Our Java app uses a ThreadLocal to store “unique request ID” so that we can trace a request across multiple systems. We could do the same in Clojure or pass it explicitly in our “context” argument. Thanks to Functional Core, Imperative Shell we need it only in the thin outer imperative layer so passing it around explicitly isn’t all that much work (and doesn’t break when you involve asynchronous code).

@Scheduled

We have batch jobs like

@Scheduled(cron = "0 30 1 * * ?")
void cleanupExpiredOrders() { ... }

that Spring runs automatically for us.

Resource pooling

You wan’t to have e.g. a data source with a connection pool and use it in all DB calls or have a thread pool that you use for a particular subset of external service calls. The solution under ”Inversion of Control” above applies.

Other

Java Servlet filters

Use Ring’s middleware, simple higher-order functions working on the request and response maps and wrapping the request handler / other middlewares. Once again a higher-order function is the solution :-)

Examples of production Clojure (web)apps

See the awesome ClojureVerse thread ‘Example “enterprise” Clojure (web) app?’, mentioning e.g.
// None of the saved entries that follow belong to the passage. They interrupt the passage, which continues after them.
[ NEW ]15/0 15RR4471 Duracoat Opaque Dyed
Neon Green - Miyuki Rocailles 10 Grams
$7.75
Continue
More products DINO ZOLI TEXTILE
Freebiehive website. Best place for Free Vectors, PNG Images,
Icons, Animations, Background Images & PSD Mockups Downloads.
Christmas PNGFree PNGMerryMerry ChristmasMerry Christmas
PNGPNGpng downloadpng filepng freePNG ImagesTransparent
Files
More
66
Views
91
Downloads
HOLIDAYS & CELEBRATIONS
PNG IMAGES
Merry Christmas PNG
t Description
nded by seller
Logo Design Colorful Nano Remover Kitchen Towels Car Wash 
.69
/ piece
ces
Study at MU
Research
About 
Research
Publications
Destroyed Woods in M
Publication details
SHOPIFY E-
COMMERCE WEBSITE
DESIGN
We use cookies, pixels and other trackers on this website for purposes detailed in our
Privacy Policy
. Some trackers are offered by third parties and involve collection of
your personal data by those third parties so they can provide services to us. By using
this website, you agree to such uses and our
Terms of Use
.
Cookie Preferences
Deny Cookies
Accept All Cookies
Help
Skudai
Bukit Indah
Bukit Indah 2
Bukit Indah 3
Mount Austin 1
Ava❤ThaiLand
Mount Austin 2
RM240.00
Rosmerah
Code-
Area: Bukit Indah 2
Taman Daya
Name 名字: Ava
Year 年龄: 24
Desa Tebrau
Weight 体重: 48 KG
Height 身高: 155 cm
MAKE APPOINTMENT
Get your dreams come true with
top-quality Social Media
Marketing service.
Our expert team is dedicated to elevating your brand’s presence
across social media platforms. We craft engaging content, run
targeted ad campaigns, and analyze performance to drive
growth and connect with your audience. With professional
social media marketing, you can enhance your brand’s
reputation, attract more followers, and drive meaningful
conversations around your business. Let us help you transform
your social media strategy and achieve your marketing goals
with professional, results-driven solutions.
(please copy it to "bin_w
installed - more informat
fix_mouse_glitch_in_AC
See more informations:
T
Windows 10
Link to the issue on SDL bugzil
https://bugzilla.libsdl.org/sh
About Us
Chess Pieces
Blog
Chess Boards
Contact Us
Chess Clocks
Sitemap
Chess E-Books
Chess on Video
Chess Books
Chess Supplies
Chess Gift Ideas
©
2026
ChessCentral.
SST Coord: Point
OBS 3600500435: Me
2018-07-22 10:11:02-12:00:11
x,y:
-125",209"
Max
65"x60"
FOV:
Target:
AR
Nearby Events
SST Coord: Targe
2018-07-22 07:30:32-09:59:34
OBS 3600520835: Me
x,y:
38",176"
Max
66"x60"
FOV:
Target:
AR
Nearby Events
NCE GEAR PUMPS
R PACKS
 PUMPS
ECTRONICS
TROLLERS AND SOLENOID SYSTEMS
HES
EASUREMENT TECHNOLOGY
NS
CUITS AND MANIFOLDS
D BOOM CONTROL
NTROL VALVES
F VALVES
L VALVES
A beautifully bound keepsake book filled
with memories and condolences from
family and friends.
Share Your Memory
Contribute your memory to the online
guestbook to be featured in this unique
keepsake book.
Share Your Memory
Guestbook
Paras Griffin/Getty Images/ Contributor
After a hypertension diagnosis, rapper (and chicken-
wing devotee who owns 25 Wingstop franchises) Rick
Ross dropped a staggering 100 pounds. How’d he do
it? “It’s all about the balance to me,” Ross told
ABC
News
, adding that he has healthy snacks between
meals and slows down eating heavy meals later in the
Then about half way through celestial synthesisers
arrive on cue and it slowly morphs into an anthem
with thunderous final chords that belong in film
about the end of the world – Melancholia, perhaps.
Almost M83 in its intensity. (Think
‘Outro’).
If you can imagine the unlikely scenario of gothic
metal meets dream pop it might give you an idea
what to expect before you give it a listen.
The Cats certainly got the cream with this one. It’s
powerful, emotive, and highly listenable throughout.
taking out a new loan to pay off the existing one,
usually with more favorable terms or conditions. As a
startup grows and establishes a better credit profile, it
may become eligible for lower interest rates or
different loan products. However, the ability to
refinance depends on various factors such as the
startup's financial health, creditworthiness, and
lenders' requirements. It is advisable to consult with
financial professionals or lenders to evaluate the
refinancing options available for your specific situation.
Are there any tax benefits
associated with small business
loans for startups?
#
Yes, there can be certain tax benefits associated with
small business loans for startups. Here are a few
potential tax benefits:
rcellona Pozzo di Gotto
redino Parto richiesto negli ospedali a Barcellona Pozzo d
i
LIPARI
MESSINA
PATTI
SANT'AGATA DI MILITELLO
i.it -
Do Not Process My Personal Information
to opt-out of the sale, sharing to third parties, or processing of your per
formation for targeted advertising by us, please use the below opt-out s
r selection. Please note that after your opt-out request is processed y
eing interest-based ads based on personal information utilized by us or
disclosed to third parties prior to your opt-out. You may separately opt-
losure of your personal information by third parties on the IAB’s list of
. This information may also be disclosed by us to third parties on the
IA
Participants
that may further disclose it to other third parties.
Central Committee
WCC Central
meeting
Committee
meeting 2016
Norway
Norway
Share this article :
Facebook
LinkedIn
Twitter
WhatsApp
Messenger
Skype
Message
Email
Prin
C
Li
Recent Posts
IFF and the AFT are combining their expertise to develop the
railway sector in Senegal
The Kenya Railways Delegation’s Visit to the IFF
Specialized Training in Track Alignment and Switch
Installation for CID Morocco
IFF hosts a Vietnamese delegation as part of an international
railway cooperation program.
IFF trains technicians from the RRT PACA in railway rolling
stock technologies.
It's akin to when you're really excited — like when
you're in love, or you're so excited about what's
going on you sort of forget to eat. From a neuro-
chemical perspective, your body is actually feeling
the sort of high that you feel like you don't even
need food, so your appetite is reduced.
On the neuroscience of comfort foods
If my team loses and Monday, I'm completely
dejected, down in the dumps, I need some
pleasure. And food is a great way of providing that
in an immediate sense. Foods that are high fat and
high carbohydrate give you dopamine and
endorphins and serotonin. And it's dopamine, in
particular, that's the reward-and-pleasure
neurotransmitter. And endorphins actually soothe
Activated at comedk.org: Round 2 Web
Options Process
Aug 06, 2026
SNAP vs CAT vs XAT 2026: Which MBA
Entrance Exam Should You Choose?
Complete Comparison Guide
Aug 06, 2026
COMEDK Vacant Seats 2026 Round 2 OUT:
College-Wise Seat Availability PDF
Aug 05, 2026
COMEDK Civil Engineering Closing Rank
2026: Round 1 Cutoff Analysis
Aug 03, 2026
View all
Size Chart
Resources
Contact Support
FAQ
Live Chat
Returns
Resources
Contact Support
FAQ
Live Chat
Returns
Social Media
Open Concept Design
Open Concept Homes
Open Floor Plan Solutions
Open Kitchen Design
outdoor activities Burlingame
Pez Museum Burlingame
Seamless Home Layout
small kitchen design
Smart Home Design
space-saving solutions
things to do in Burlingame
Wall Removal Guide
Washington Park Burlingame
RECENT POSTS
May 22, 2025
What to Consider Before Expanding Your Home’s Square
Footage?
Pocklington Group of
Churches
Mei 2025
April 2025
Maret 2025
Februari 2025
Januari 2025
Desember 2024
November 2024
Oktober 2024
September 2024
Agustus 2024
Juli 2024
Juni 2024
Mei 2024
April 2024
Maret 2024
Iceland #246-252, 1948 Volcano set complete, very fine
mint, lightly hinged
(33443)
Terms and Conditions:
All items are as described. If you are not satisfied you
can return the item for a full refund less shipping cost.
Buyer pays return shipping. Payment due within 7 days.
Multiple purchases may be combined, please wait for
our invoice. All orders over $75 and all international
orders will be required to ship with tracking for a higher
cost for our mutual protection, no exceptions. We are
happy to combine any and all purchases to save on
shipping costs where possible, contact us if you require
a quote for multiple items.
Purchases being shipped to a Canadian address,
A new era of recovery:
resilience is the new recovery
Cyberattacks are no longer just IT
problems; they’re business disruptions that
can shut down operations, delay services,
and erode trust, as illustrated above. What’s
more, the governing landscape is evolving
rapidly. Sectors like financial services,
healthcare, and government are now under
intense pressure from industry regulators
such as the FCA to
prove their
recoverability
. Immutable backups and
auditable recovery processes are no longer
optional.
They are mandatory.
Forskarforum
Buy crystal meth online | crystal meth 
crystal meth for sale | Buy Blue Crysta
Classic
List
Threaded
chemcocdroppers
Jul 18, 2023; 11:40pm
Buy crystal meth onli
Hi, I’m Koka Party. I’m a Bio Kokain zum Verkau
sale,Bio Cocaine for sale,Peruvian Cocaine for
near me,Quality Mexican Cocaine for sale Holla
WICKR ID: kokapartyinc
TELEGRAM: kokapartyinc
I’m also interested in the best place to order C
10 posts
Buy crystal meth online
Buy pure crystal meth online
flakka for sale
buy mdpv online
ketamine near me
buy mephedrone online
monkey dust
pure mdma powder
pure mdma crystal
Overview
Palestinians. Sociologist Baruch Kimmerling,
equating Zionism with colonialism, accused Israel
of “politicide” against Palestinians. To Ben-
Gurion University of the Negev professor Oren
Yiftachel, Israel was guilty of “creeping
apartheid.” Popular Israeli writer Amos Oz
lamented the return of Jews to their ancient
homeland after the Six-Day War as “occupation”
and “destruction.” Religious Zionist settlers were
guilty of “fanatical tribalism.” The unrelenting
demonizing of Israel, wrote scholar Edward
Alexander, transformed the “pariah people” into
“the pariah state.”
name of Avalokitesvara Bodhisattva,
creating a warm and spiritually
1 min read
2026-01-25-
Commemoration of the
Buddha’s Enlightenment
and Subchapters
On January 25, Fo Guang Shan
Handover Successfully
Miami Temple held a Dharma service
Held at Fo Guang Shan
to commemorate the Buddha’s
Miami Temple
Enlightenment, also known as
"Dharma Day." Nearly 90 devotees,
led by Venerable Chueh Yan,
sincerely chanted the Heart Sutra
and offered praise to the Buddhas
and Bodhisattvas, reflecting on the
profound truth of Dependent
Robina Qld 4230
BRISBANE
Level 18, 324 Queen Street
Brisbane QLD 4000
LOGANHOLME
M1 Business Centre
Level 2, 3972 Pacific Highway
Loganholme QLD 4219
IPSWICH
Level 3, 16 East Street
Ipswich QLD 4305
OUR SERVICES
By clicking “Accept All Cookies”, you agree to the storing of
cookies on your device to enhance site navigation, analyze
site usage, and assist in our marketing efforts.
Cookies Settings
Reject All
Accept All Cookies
Also Datomic/mbrainz-importer - ETL pipeline in Clojure leveraging core.async, transducers, specs, separation into small, pure functions

Conclusion

You cannot map Java/Spring enterprise (web)app concepts 1:1 to Clojure because the two have very different capabilities and values. You need to embrace Clojure’s way of thinking and leverage its power - higher-order functions, macros, composition, data structures - to achieve your goals.